South Yorkshire police chairman criticises helicopter cut
The head of South Yorkshire Police Authority has criticised the government's decision to remove the force's helicopter.
The authority's chairman, Charles Perryman, said the policing minister was using "a heavy hand" to impose a "substantially less good service".
The helicopter will go as part of plans to introduce a national air service.
Minister Nick Herbert said he would use his statutory powers to enforce the change.
The introduction of the National Police Air Service (NPAS) will lead to the number of police air units across England and Wales being cut from 32 to 22, with a corresponding reduction in the number of bases.
The change is expected to save £15m per year.
The government claimed that the current response rate, which sees 97% of the population receive air support in 20 minutes, would not be affected.
South Yorkshire Police, which will have to use helicopters based in Derbyshire, West Yorkshire and Humberside, was the only force to formally object to the proposals.

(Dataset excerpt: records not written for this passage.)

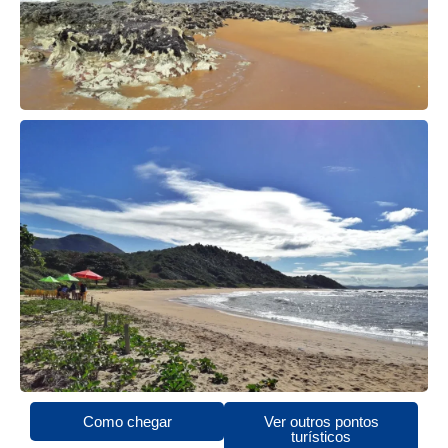
Como chegar
Ver outros pontos
turísticos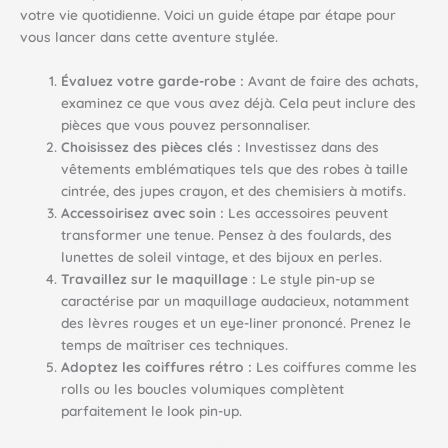
votre vie quotidienne. Voici un guide étape par étape pour
vous lancer dans cette aventure stylée.
Évaluez votre garde-robe :
Avant de faire des achats,
examinez ce que vous avez déjà. Cela peut inclure des
pièces que vous pouvez personnaliser.
Choisissez des pièces clés :
Investissez dans des
vêtements emblématiques tels que des robes à taille
cintrée, des jupes crayon, et des chemisiers à motifs.
Accessoirisez avec soin :
Les accessoires peuvent
transformer une tenue. Pensez à des foulards, des
lunettes de soleil vintage, et des bijoux en perles.
Travaillez sur le maquillage :
Le style pin-up se
caractérise par un maquillage audacieux, notamment
des lèvres rouges et un eye-liner prononcé. Prenez le
temps de maîtriser ces techniques.
Adoptez les coiffures rétro :
Les coiffures comme les
rolls ou les boucles volumiques complètent
parfaitement le look pin-up.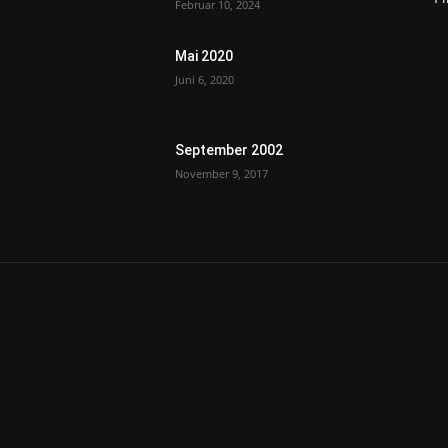
Februar 10, 2024
Mai 2020
Juni 6, 2020
September 2002
November 9, 2017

Mr Perryman said: "We want a police helicopter to be based in South Yorkshire to maintain an effective and resilient air support for the county.
"We don't disagree with the NPAS proposals, in principle, but we require reassurances from government that the national scheme will not reduce services to the county.
"This is not marginal. There is a substantial difference in what we are currently delivering with the helicopter and what we could do if we went into the national service."
The government claim the NPAS will provide forces with access to helicopters 24 hours a day, 365 days year, while an individual force's helicopter can be end up being out of use for weeks for repairs.